48.熱狂的(不二塚)
「……お前に惚れる奴は熱狂的な奴が多いな」
「そう?」
「ああ」
「例えば?」
「乾と観月と。……切原、か」
「乾と観月は、執念だよね。僕からデータを取りたいっていう。だからきっと、データさえ取っちゃえば興味をなくすと思うよ」
「そうか?」
「まぁ、データ取らせはしないから、いつまでも僕に纏わり着いてくるんだろうけど」
「…………」
「切原くんは雪辱でしょう?僕に勝てるだけの実力を身につければ、きっと大人しくなるよ」
「だが、お前は負けるつもりはないんだろう?」
「当たり前じゃない。僕がこの先、負けることがあるとするなら、きっと本気の君だろうからね」
「オレはいつでも本気だ」
「嘘吐き。……それより、さ。僕に惚れる奴はって。
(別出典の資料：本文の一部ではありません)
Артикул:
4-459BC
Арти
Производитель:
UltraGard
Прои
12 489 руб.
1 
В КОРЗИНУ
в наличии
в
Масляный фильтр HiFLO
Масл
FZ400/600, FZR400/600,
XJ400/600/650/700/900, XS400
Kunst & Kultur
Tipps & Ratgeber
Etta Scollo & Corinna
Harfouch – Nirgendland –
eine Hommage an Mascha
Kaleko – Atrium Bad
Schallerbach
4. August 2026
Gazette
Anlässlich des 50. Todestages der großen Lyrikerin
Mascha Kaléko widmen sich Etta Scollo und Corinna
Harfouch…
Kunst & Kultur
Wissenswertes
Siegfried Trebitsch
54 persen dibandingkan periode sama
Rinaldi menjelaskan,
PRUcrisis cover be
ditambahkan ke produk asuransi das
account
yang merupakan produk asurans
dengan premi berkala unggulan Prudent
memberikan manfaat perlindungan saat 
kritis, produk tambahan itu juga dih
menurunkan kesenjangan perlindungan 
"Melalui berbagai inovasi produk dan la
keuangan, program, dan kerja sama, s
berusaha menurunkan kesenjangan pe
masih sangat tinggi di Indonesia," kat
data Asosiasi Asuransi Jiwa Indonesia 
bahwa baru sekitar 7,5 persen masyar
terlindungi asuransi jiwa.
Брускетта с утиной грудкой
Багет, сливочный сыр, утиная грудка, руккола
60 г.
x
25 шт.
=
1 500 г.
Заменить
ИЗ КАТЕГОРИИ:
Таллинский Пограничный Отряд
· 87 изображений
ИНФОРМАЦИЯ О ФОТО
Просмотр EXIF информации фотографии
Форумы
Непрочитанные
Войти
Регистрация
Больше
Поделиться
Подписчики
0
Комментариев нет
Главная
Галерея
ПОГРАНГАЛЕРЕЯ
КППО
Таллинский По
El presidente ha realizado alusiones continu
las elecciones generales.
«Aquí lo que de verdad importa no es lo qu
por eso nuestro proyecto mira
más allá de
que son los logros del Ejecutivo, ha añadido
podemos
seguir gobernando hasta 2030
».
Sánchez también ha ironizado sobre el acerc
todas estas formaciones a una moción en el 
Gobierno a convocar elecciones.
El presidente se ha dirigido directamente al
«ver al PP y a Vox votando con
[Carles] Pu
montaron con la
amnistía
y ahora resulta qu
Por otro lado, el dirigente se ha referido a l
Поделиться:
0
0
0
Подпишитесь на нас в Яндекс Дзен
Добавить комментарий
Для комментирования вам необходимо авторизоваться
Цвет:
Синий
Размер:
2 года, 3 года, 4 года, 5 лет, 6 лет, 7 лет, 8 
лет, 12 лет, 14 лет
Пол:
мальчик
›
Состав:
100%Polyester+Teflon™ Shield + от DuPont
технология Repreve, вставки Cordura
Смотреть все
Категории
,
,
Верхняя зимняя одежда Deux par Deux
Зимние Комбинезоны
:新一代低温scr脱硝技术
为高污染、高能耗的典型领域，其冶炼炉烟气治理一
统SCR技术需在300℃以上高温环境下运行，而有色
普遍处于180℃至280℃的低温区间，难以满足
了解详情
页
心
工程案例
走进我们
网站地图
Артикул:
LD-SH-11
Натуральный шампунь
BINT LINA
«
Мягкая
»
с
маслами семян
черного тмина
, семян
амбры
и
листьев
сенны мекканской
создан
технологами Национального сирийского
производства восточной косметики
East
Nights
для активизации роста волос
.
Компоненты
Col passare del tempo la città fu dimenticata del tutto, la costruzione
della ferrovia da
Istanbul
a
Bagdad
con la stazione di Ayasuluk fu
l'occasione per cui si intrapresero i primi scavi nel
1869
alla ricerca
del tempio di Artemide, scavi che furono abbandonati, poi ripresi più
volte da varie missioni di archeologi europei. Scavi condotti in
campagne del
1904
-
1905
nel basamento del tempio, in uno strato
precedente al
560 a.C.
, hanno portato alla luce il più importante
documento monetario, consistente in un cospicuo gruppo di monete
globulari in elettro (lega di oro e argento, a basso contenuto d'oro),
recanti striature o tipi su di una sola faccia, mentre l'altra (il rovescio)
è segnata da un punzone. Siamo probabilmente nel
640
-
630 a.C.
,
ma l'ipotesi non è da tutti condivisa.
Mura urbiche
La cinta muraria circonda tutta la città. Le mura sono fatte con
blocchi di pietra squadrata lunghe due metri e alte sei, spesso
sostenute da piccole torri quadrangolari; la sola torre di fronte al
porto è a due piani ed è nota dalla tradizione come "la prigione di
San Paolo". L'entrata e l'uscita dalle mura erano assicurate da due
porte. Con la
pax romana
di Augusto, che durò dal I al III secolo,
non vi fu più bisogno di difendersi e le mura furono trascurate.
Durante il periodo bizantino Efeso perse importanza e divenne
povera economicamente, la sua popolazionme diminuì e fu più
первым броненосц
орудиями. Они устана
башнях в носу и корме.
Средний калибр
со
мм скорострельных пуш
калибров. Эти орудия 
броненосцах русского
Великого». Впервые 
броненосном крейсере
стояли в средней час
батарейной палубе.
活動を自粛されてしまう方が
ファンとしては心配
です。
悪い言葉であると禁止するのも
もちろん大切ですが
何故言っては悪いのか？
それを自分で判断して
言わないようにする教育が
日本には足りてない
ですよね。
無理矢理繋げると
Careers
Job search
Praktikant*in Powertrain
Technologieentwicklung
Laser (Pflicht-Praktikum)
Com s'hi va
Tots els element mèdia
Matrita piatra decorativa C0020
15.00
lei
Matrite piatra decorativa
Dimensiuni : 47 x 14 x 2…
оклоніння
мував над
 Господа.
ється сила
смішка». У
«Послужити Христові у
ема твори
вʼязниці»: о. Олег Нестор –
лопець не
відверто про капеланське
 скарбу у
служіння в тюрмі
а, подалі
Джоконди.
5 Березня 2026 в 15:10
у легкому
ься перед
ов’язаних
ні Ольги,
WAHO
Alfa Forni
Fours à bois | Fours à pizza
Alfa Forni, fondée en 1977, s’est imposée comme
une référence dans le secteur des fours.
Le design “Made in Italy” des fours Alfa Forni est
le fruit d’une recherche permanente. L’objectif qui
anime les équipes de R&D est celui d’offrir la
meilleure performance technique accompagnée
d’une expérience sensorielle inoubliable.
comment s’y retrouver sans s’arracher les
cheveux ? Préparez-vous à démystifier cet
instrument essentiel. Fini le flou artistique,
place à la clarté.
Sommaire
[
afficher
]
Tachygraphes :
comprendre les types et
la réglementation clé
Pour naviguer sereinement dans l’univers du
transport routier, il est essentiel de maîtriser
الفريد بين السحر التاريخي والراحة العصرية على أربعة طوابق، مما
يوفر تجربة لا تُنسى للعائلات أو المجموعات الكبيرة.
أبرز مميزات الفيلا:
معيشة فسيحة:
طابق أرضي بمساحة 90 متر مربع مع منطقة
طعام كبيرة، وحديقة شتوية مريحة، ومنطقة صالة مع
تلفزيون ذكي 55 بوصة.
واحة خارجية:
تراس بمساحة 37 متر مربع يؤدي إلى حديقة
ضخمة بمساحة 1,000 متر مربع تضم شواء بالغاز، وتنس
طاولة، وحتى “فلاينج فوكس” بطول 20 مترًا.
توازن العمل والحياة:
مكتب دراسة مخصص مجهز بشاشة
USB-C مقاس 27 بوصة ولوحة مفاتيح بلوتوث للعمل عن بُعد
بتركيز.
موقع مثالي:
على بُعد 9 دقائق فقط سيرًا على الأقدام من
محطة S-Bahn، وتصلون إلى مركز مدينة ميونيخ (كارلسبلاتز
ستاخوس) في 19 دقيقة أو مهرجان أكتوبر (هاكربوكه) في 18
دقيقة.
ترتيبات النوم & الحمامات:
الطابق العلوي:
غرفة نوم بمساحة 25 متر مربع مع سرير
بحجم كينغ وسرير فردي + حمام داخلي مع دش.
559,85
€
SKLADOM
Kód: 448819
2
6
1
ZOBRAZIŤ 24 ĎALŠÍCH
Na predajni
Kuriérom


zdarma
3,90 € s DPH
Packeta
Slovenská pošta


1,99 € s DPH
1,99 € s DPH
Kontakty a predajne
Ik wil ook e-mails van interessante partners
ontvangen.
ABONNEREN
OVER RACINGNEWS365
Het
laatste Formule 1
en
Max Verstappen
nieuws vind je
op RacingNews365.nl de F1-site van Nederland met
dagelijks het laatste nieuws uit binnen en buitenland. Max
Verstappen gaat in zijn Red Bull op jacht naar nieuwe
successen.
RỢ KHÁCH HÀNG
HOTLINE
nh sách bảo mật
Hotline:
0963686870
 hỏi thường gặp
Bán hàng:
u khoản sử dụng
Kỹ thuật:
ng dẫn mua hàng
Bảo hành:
君はどうなの?」
「何がだ?」
「案外、熱狂的だったりするの?」
「……案外は余計だ」
「じゃあ、熱狂的ないんだ」
「なんだ。知らなかったのか?」
「知らないよ。君にヤキモチを妬かれたことすらないんだから」
「それはそうだろう」
「何で?」
「お前は今、オレのものなんだから。他の奴と親しげに話していたところで嫉妬したってしかたがないだろう?」
「ねぇ。そういうの、油断っていわない?」
「どうして信頼といえないんだ、お前は」
「性格、かな。……でも手塚、気をつけてね」
「何がだ?」
「熱狂的なの。矛先が今僕だけだからいいけど。ひとつ間違えれば、君にとばっちりが行かないとも限らないから」
「その時はお前が責任を持って守れ」
「……え?」
「守れ」
「……手塚、それって。……24時間一緒にいてもいいってことなのかな?」
「っ。勘違いするな、バカ」
(2009/10/1)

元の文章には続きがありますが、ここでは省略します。